Plan Demographic Sub-Tab
All Insurance demographic information entered here will override the demographics on the Company Information tab if the Plan is associated to the patient. If an insurance claim prints with a blank insurance company address, and the address is entered correctly in the Company Info tab, confirm the address is also entered correctly in the Plans > Demographic tab.

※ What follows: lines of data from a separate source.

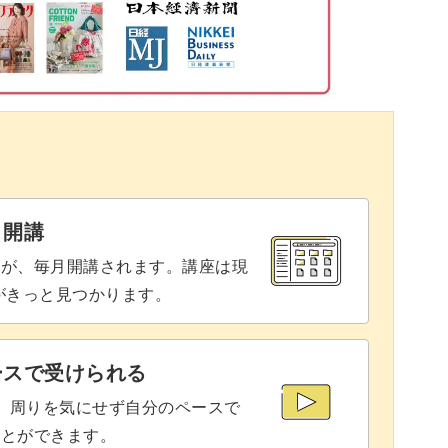
る
26:51
、立体的で美しい視覚効果を生み出すスパイラル
32:19
34:33
せると、大人っぽくて高級感のあるアクセサリー
37:20
と開講
座が、毎月開講されます。講座は現
りがきっと見つかります。
などにもぴったりなブレスレットです。
ものと違ってより愛着のあるアイテムとなります
ースで受けられる
で、周りを気にせず自分のペースで
ことができます。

Plan Participation Sub-Tab
The Participate tab allows users to control the plan's participation per provider; this information overrides the participation checkbox on the Coverage tab per provider.

Notes Sub-Tab
The Notes tab contains a text field that can be used for internal notes. These notes are not pulled into any claim information and is used for the practice's benefit only.

Procedures Sub-Tab
  • Procedure Code: The code for the procedure in the plan.
  • Allowed: The amount that insurance has agreed to pay.
  • Flat Rate: The rate that insurance will always pay regardless of the situation.
  • Copay: How much the patient's Copay will be for the procedure.
  • Work RVU: The Relative Value Units are entered here should they be required.